- _Work task_
Leave out the pictures and repeat the entries below verbatim.

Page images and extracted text

※ ※ ※

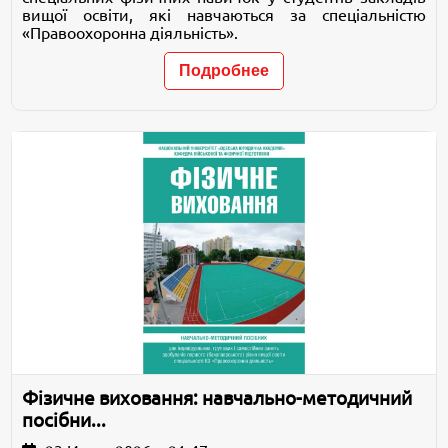
вищої освіти, які навчаються за спеціальністю
«Правоохоронна діяльність».
Подробнее
Фізичне виховання: навчально-методичний
посібни...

※ ※ ※

- _Solved problem_
вищої освіти, які навчаються за спеціальністю
«Правоохоронна діяльність».
Подробнее
Фізичне виховання: навчально-методичний
посібни...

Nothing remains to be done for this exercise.